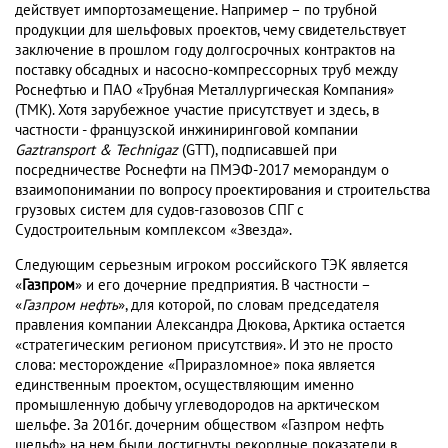
действует импортозамещение. Например – по трубной
продукции для шельфовых проектов, чему свидетельствует
заключение в прошлом году долгосрочных контрактов на
поставку обсадных и насосно-компрессорных труб между
Роснефтью и ПАО «Трубная Металлургическая Компания»
(ТМК). Хотя зарубежное участие присутствует и здесь, в
частности - французской инжиниринговой компании
Gaztransport & Technigaz
(GTT), подписавшей при
посредничестве Роснефти на ПМЭФ-2017 меморандум о
взаимопонимании по вопросу проектирования и строительства
грузовых систем для судов-газовозов СПГ с
Судостроительным комплексом «Звезда».
Следующим серьезным игроком российского ТЭК является
«
Газпром
» и его дочерние предприятия. В частности –
«
Газпром нефть
», для которой, по словам председателя
правления компании Александра Дюкова, Арктика остается
«стратегическим регионом присутствия». И это не просто
слова: месторождение «Приразломное» пока является
единственным проектом, осуществляющим именно
промышленную добычу углеводородов на арктическом
шельфе. За 2016г. дочерним обществом «Газпром нефть
шельф» на нем были достигнуты рекордные показатели в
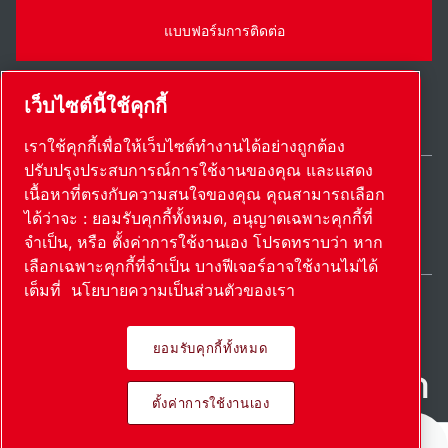
แบบฟอร์มการติดต่อ
เว็บไซต์นี้ใช้คุกกี้
เราใช้คุกกี้เพื่อให้เว็บไซต์ทำงานได้อย่างถูกต้อง
ปรับปรุงประสบการณ์การใช้งานของคุณ และแสดง
เนื้อหาที่ตรงกับความสนใจของคุณ คุณสามารถเลือก
Thailand / TH
ได้ว่าจะ : ยอมรับคุกกี้ทั้งหมด, อนุญาตเฉพาะคุกกี้ที่
แผนผังเว็บไซต์
ตั้งค่าการใช้งานเอง
© 2026 ลิขสิทธิ์
จำเป็น, หรือ ตั้งค่าการใช้งานเอง โปรดทราบว่า หาก
เลือกเฉพาะคุกกี้ที่จำเป็น บางฟีเจอร์อาจใช้งานไม่ได้
เต็มที่
นโยบายความเป็นส่วนตัวของเรา
ยอมรับคุกกี้ทั้งหมด
ผลิตภัณฑ์ที่เป็นนวัตกรรม นํา
ตั้งค่าการใช้งานเอง
ไปใช้อย่างหลงใหล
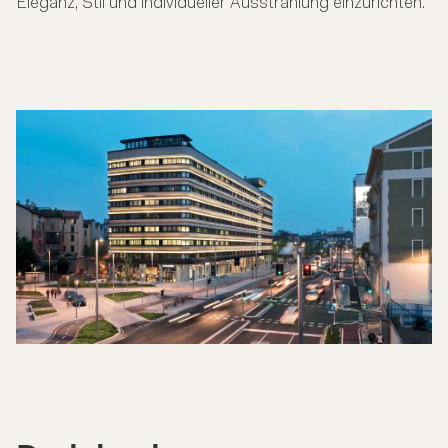
Eleganz, Stil und individueller Ausstrahlung einzurichten.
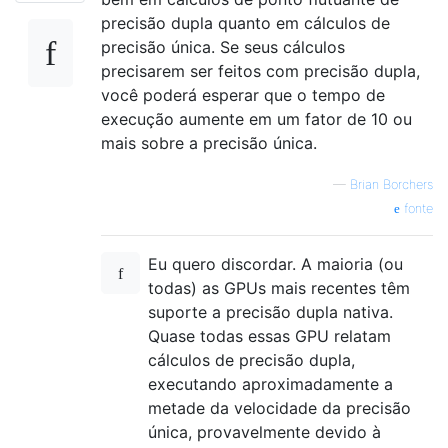
precisão dupla quanto em cálculos de
precisão única. Se seus cálculos
precisarem ser feitos com precisão dupla,
você poderá esperar que o tempo de
execução aumente em um fator de 10 ou
mais sobre a precisão única.
—
Brian Borchers
fonte
Eu quero discordar. A maioria (ou
todas) as GPUs mais recentes têm
suporte a precisão dupla nativa.
Quase todas essas GPU relatam
cálculos de precisão dupla,
executando aproximadamente a
metade da velocidade da precisão
única, provavelmente devido à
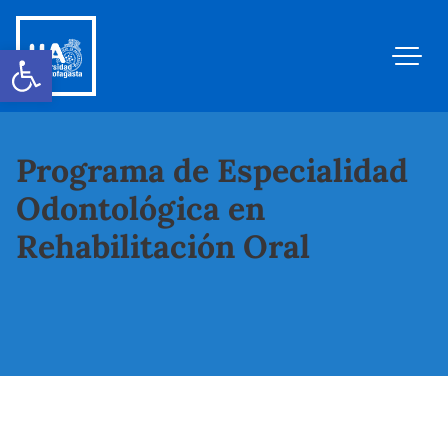
Abrir barra de herramientas
Programa de Especialidad
Odontológica en
Rehabilitación Oral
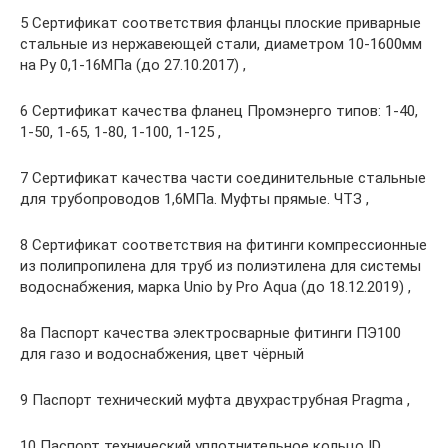
5 Сертификат соответствия фланцы плоские приварные
стальные из нержавеющей стали, диаметром 10-1600мм
на Ру 0,1-16МПа (до 27.10.2017) ,
6 Сертификат качества фланец Промэнерго типов: 1-40,
1-50, 1-65, 1-80, 1-100, 1-125 ,
7 Сертификат качества части соединительные стальные
для трубопроводов 1,6МПа. Муфты прямые. ЧТЗ ,
8 Сертификат соответствия на фитинги компрессионные
из полипропилена для труб из полиэтилена для системы
водоснабжения, марка Unio by Pro Aqua (до 18.12.2019) ,
8а Паспорт качества электросварные фитинги ПЭ100
для газо и водоснабжения, цвет чёрный
9 Паспорт технический муфта двухраструбная Pragma ,
10 Паспорт технический уплотнительное кольцо ID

========================

▶ [Exercise prompt]:
With pictures left out, extract the lines from the one containing "única, provavelmente devido à" to the end of the material above, both included, exactly as written.

▶ [Solved problem]:
única, provavelmente devido à
Abrir barra de herramientas
Programa de Especialidad
Odontológica en
Rehabilitación Oral
5 Сертификат соответствия фланцы плоские приварные
стальные из нержавеющей стали, диаметром 10-1600мм
на Ру 0,1-16МПа (до 27.10.2017) ,
6 Сертификат качества фланец Промэнерго типов: 1-40,
1-50, 1-65, 1-80, 1-100, 1-125 ,
7 Сертификат качества части соединительные стальные
для трубопроводов 1,6МПа. Муфты прямые. ЧТЗ ,
8 Сертификат соответствия на фитинги компрессионные
из полипропилена для труб из полиэтилена для системы
водоснабжения, марка Unio by Pro Aqua (до 18.12.2019) ,
8а Паспорт качества электросварные фитинги ПЭ100
для газо и водоснабжения, цвет чёрный
9 Паспорт технический муфта двухраструбная Pragma ,
10 Паспорт технический уплотнительное кольцо ID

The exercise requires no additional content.